Blog Post by: Benjamin Landy, on February 1, 2013
Tax cuts may be off the table in President Obama's newly progressive Washington for the foreseeable future, but supply-side ideology is still alive and well at the state level. So far, ten Republican-controlled states are considering regressive tax reforms that include reducing or eliminating their personal and corporate income taxes and replacing them with a higher state sales tax; part of a larger push to use states as proving grounds for an increasingly marginalized GOP agenda.
These "trickle-down" tax reforms, which conservatives believe will encourage businesses to move to their states and increase employment, are problematic for a number of reasons. First, all of the revenue lost from reducing or eliminating personal and corporate income taxes must be made up by substantial tax increases elsewhere. In the case of the ten states in the map above, Republican-controlled legislatures and governships plan to offset these losses with higher state sales taxes and other fees.
This is hugely regressive, as research from the nonpartisan Institute on Taxation and Economic Policy (ITEP) has shown. Louisiana's proposed tax swap, for instance, would amount to a massive tax break for the wealthy—over $25,000 on average for the top 1 percent—while raising taxes on the bottom 80 percent. (Nationwide, poor families pay eight times more of their income in sales and excise taxes than wealthy families.) Louisiana's poorest 20 percent would see their average after-tax income fall 3.4 percent, or $395.

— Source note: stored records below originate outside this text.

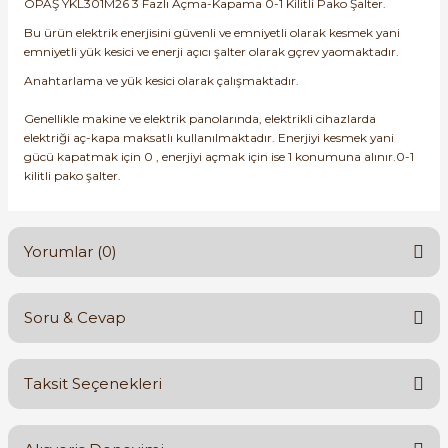
OPAŞ YKL301M26 3 Fazlı Açma-Kapama 0-1 Kilitli Pako Şalter.
SIMATIC SAFETY
Bu ürün elektrik enerjisini güvenli ve emniyetli olarak kesmek yani
Kaynakları - UPS
emniyetli yük kesici ve enerji açıcı şalter olarak gçrev yaomaktadır.
SIMATIC TIA PORTAL HMI Yazılımları
Anahtarlama ve yük kesici olarak çalışmaktadır.
re Kesiciler
SIMATIC Yazılım Paketleri
Genellikle makine ve elektrik panolarında, elektrikli cihazlarda
elektriği aç-kapa maksatlı kullanılmaktadır. Enerjiyi kesmek yani
gücü kapatmak için 0 , enerjiyi açmak için ise 1 konumuna alınır.0-1
SIMOTION Hareket Kontrol Üniteleri
kilitli pako şalter.
alterleri
SIRIUS SAFETY
er Şalterleri
Yorumlar (0)
WinCC Unified Runtime Yazılımları
Soru & Cevap
Bu ürüne ilk yorumu siz yapın!
ler
Taksit Seçenekleri
ı
Yorum Yaz
Ürün hakkında henüz soru sorulmamış.
umuşak Yol Vericiler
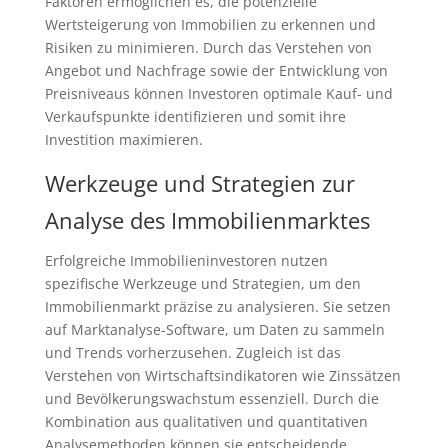
Faktoren ermöglichen es, die potenzielle
Wertsteigerung von Immobilien zu erkennen und
Risiken zu minimieren. Durch das Verstehen von
Angebot und Nachfrage sowie der Entwicklung von
Preisniveaus können Investoren optimale Kauf- und
Verkaufspunkte identifizieren und somit ihre
Investition maximieren.
Werkzeuge und Strategien zur
Analyse des Immobilienmarktes
Erfolgreiche Immobilieninvestoren nutzen
spezifische Werkzeuge und Strategien, um den
Immobilienmarkt präzise zu analysieren. Sie setzen
auf Marktanalyse-Software, um Daten zu sammeln
und Trends vorherzusehen. Zugleich ist das
Verstehen von Wirtschaftsindikatoren wie Zinssätzen
und Bevölkerungswachstum essenziell. Durch die
Kombination aus qualitativen und quantitativen
Analysemethoden können sie entscheidende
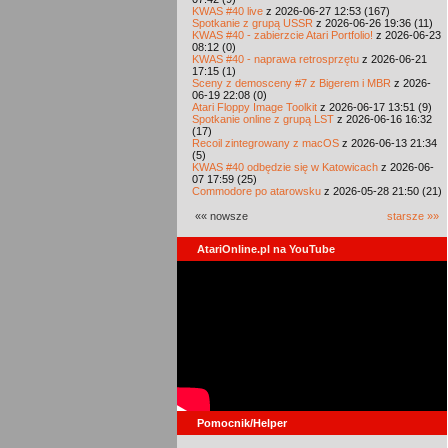
KWAS #40 live
z 2026-06-27 12:53 (167)
Spotkanie z grupą USSR
z 2026-06-26 19:36 (11)
KWAS #40 - zabierzcie Atari Portfolio!
z 2026-06-23
08:12 (0)
KWAS #40 - naprawa retrosprzętu
z 2026-06-21
17:15 (1)
Sceny z demosceny #7 z Bigerem i MBR
z 2026-
06-19 22:08 (0)
Atari Floppy Image Toolkit
z 2026-06-17 13:51 (9)
Spotkanie online z grupą LST
z 2026-06-16 16:32
(17)
Recoil zintegrowany z macOS
z 2026-06-13 21:34
(5)
KWAS #40 odbędzie się w Katowicach
z 2026-06-
07 17:59 (25)
Commodore po atarowsku
z 2026-05-28 21:50 (21)
«« nowsze
starsze »»
AtariOnline.pl na YouTube
Pomocnik/Helper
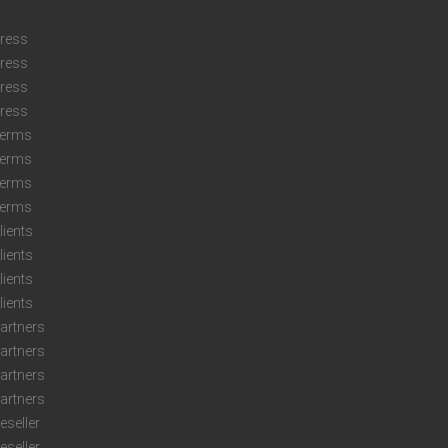
ress
ress
ress
ress
erms
erms
erms
erms
lients
lients
lients
lients
artners
artners
artners
artners
eseller
eseller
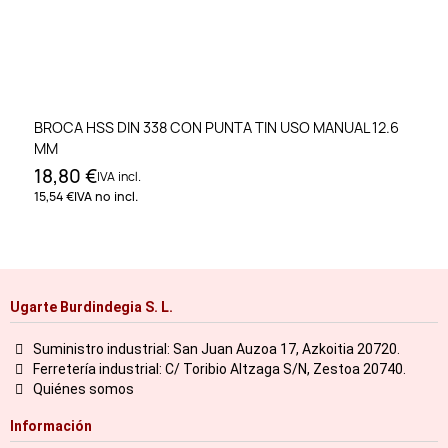
BROCA HSS DIN 338 CON PUNTA TIN USO MANUAL 12.6
MM
18,80 €
IVA incl.
15,54 €
IVA no incl.
Ugarte Burdindegia S. L.
Suministro industrial: San Juan Auzoa 17, Azkoitia 20720.
Ferretería industrial: C/ Toribio Altzaga S/N, Zestoa 20740.
Quiénes somos
Información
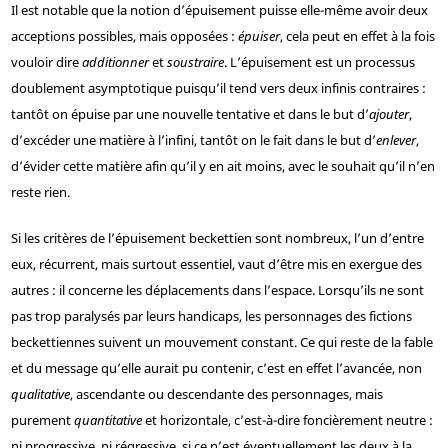
Il est notable que la notion d’épuisement puisse elle-même avoir deux
acceptions possibles, mais opposées :
épuiser
, cela peut en effet à la fois
vouloir dire
additionner
et
soustraire
. L’épuisement est un processus
doublement asymptotique puisqu’il tend vers deux infinis contraires :
tantôt on épuise par une nouvelle tentative et dans le but d’
ajouter
,
d’excéder une matière à l’infini, tantôt on le fait dans le but d’
enlever
,
d’évider cette matière afin qu’il y en ait moins, avec le souhait qu’il n’en
reste rien.
Si les critères de l’épuisement beckettien sont nombreux, l’un d’entre
eux, récurrent, mais surtout essentiel, vaut d’être mis en exergue des
autres : il concerne les déplacements dans l’espace. Lorsqu’ils ne sont
pas trop paralysés par leurs handicaps, les personnages des fictions
beckettiennes suivent un mouvement constant. Ce qui reste de la fable
et du message qu’elle aurait pu contenir, c’est en effet l’avancée, non
qualitative
, ascendante ou descendante des personnages, mais
purement
quantitative
et horizontale, c’est-à-dire foncièrement neutre :
ni progressive, ni régressive, si ce n’est éventuellement les deux à la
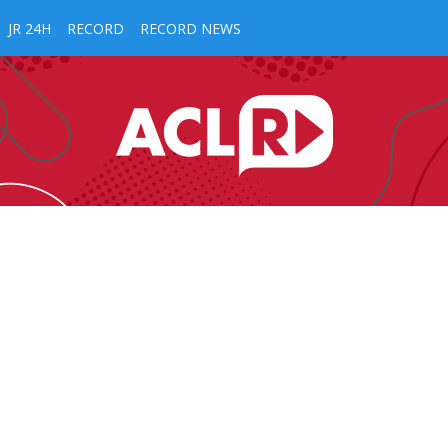
JR 24H
RECORD
RECORD NEWS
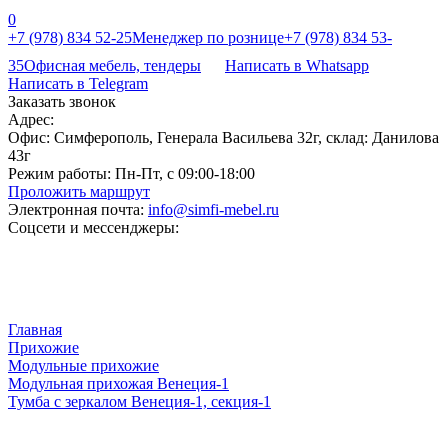
0
+7 (978) 834 52-25
Менеджер по рознице
+7 (978) 834 53-
35
Офисная мебель, тендеры
Написать в Whatsapp
Написать в Telegram
Заказать звонок
Адрес:
Офис: Симферополь, Генерала Васильева 32г, склад: Данилова
43г
Режим работы:
Пн-Пт, с 09:00-18:00
Проложить маршрут
Электронная почта:
info@simfi-mebel.ru
Соцсети и мессенджеры:
Главная
Прихожие
Модульные прихожие
Модульная прихожая Венеция-1
Тумба с зеркалом Венеция-1, секция-1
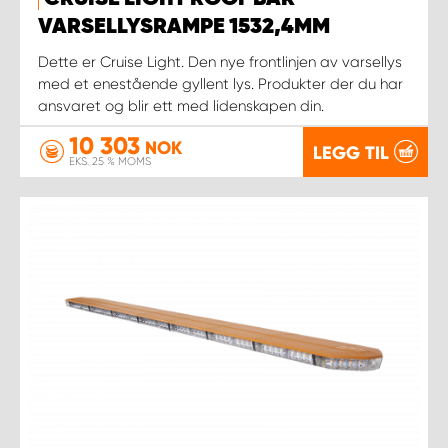
VARSELLYSRAMPE 1532,4MM
Dette er Cruise Light. Den nye frontlinjen av varsellys
med et enestående gyllent lys. Produkter der du har
ansvaret og blir ett med lidenskapen din.
10 303
NOK
LEGG TIL
EKS. 25 % MOMS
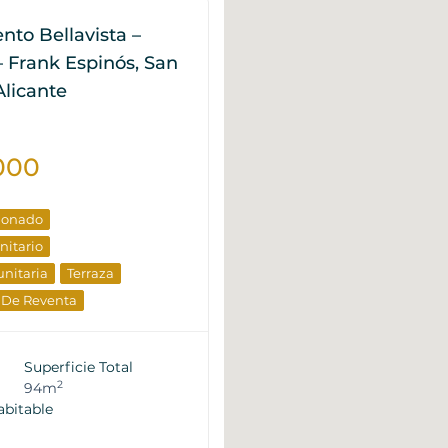
to Bellavista –
– Frank Espinós, San
licante
000
cionado
nitario
nitaria
Terraza
 De Reventa
Superficie Total
2
94m
abitable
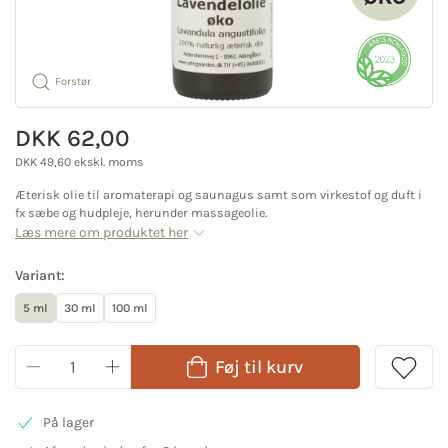
Forstør
DKK 62,00
DKK 49,60 ekskl. moms
Æterisk olie til aromaterapi og saunagus samt som virkestof og duft i
fx sæbe og hudpleje, herunder massageolie.
Læs mere om produktet her
Variant:
5 ml
30 ml
100 ml
Føj til kurv
På lager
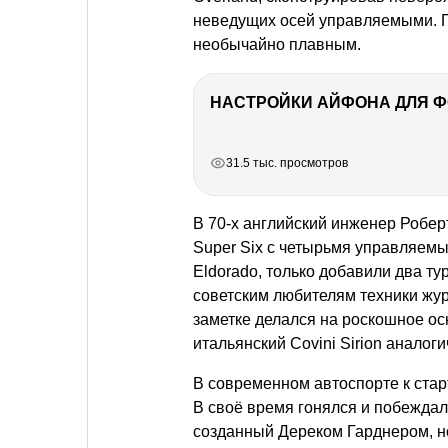
неведущих осей управляемыми. 
необычайно плавным.
НАСТРОЙКИ АЙФОНА ДЛЯ 
РЕКЛАМА
РЕКЛАМА
РЕКЛАМА
31.5 тыс. просмотров
В 70-х английский инженер Робер
Super Six с четырьмя управляемы
Eldorado, только добавили два т
советским любителям техники жур
заметке делался на роскошное о
итальянский Covini Sirion аналог
В современном автоспорте к стар
В своё время гонялся и побеждал
созданный Дереком Гарднером, н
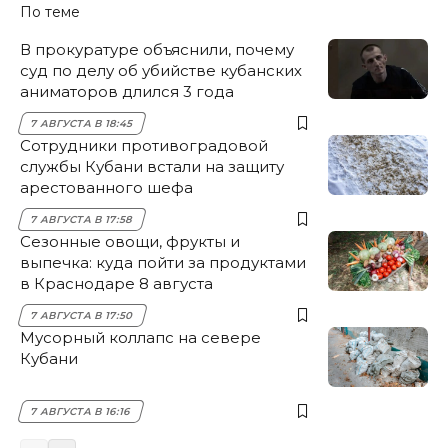
По теме
В прокуратуре объяснили, почему
суд по делу об убийстве кубанских
аниматоров длился 3 года
7 АВГУСТА В 18:45
Сотрудники противоградовой
службы Кубани встали на защиту
арестованного шефа
7 АВГУСТА В 17:58
Сезонные овощи, фрукты и
выпечка: куда пойти за продуктами
в Краснодаре 8 августа
7 АВГУСТА В 17:50
Мусорный коллапс на севере
Кубани
7 АВГУСТА В 16:16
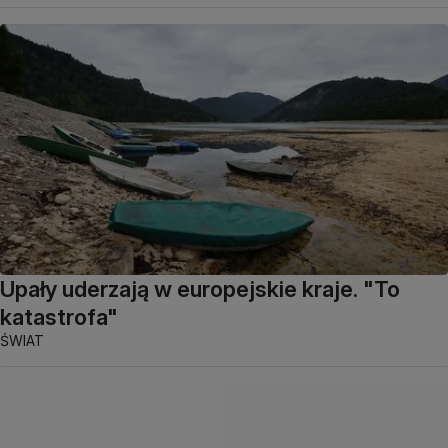
Upały uderzają w europejskie kraje. "To
katastrofa"
ŚWIAT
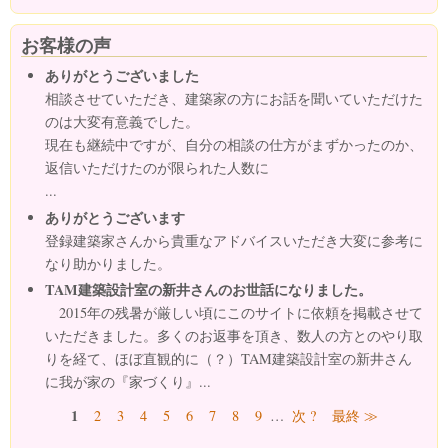
お客様の声
ありがとうございました
相談させていただき、建築家の方にお話を聞いていただけた
のは大変有意義でした。
現在も継続中ですが、自分の相談の仕方がまずかったのか、
返信いただけたのが限られた人数に
...
ありがとうございます
登録建築家さんから貴重なアドバイスいただき大変に参考に
なり助かりました。
TAM建築設計室の新井さんのお世話になりました。
2015年の残暑が厳しい頃にこのサイトに依頼を掲載させて
いただきました。多くのお返事を頂き、数人の方とのやり取
りを経て、ほぼ直観的に（？）TAM建築設計室の新井さん
に我が家の『家づくり』...
ページ
1
2
3
4
5
6
7
8
9
…
次 ?
最終 ≫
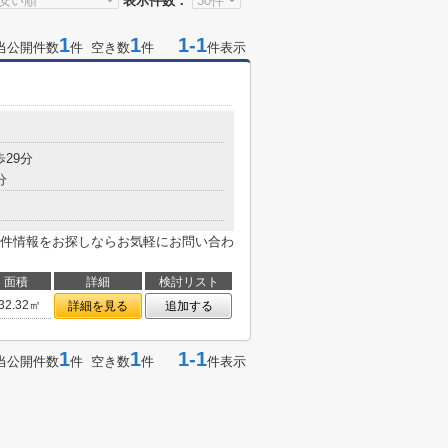
表示件数：
1
1
1-1
当公開件数
件 空き数
件
件表示
歩29分
分
件情報をお探しならお気軽にお問い合わ
面積
詳細
検討リスト
32.32㎡
詳細を見る
追加する
1
1
1-1
当公開件数
件 空き数
件
件表示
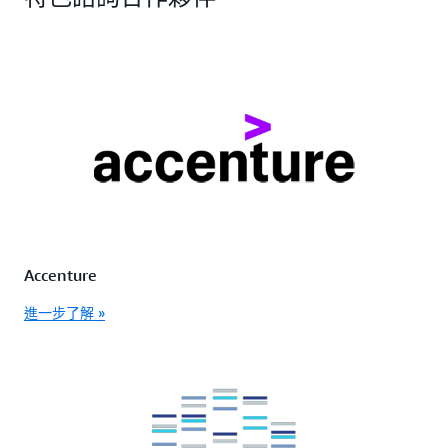
Accenture
進一步了解 »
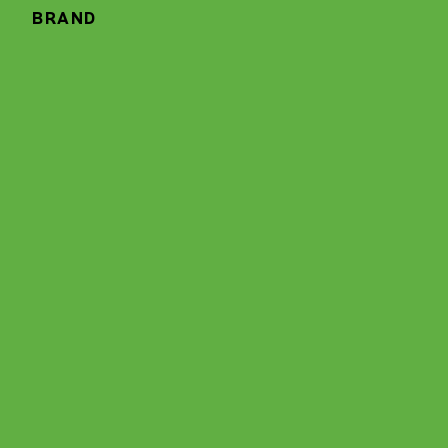
BRAND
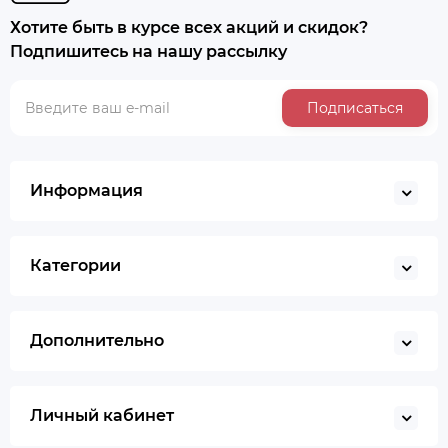
Хотите быть в курсе всех акций и скидок?
Подпишитесь на нашу рассылку
Подписаться
Информация
Категории
Дополнительно
Личный кабинет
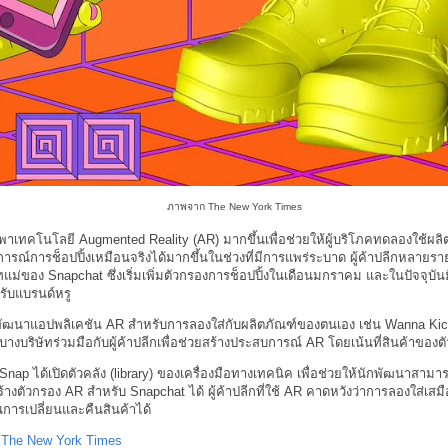
ภาพจาก The New York Times
ึ่งพาเทคโนโลยี Augmented Reality (AR) มากขึ้นเพื่อช่วยให้ผู้บริโภคทดลองใช้ผล
ารณ์การช็อปปิ้งเหมือนจริงได้มากขึ้นในช่วงที่มีการแพร่ระบาด ผู้ค้าปลีกหลายร
ษัทแม่ของ Snapchat ซึ่งเริ่มเพิ่มตัวกรองการช็อปปิ้งในเดือนมกราคม และในปัจจุบั
รับแบรนด์หรู
พัฒนาแอปพลิเคชัน AR สำหรับการลองใส่กับผลิตภัณฑ์ของตนเอง เช่น Wanna Kicks
างบริษัทร่วมมือกับผู้ค้าปลีกเพื่อช่วยสร้างประสบการณ์ AR โดยเน้นที่สินค้าของตั
nap ได้เปิดตัวคลัง (library) ของเครื่องมือทางเทคนิค เพื่อช่วยให้นักพัฒนาสามา
ร้างตัวกรอง AR สำหรับ Snapchat ได้ ผู้ค้าปลีกที่ใช้ AR คาดหวังว่าการลองใส่เสม
รเปลี่ยนและคืนสินค้าได้
:
The New York Times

But even ITEP's analysis may understate the shifting tax burden from rich to poor. According to Bloomberg's Deborah Solomon, taxpayers have been allowed since 2009 to choose between deducting their state sales tax or income tax. This allows wealthy families, who more frequently itemize their taxes, to deduct higher sales taxes in regressive states like Texas or Tennessee, while also paying little or no state income tax. As a result, the federal government subsidizes these tax breaks to the tune of $3 billion each year.
Although several of the proposed state tax reforms are being promoted as revenue neutral (likely necessitating, as the Center on Budget and Policy Priorities points out, higher property taxes as well), others are purposefully designed to shrink the public sector. Governor Mike Pence of Indiana is one of several Republican lawmakers who want to distribute their state's budget surplus through tax cuts, rather than replenish funding to programs and jobs cut during the recession, thereby locking in recession-era spending levels.
"Government should only collect what it needs," Pence said in his 2013 State of the State address. "When government collects more than it needs, it should return that money to the hardworking taxpayers who earned it in the first place"—as opposed to funding improvements in education or infrastructure. Iowa lawmakers are on the same page, advocating spending the state's billion-dollar surplus on a one-time tax credit of $375, rather than increase funding for schools.
Republicans claim that this race to the bottom—replacing personal and corporate income taxes with regressive sales taxes, cutting social services and public sector jobs—will make their states more attractive to businesses. But, contrary to a widely cited, misleading report by supply-side evangelist Arthur Laffer, there is little evidence that low-tax states experience higher rates of economic growth. The success of resource-rich states like Texas and North Dakota, both of which are enjoying an oil and natural gas boom, cannot be replicated in states like Kansas, which already is struggling to fund its public schools. (The state is currently fighting an appellate court's mandate to increase spending on education.)
Sadly, this "race to the bottom" is a zero-sum game. Research suggests that tax rates have little to do with where individuals and businesses decide to relocate. And even if they did, states that lower their taxes can only steal businesses from one another, resulting in zero net gain for the country overall. The result, intended or not, is a massive giveaway to businesses and high-income individuals at the expense of the public sector, necessary investments in education and infrastructure, and the lower- and middle-class families that are left to finance them.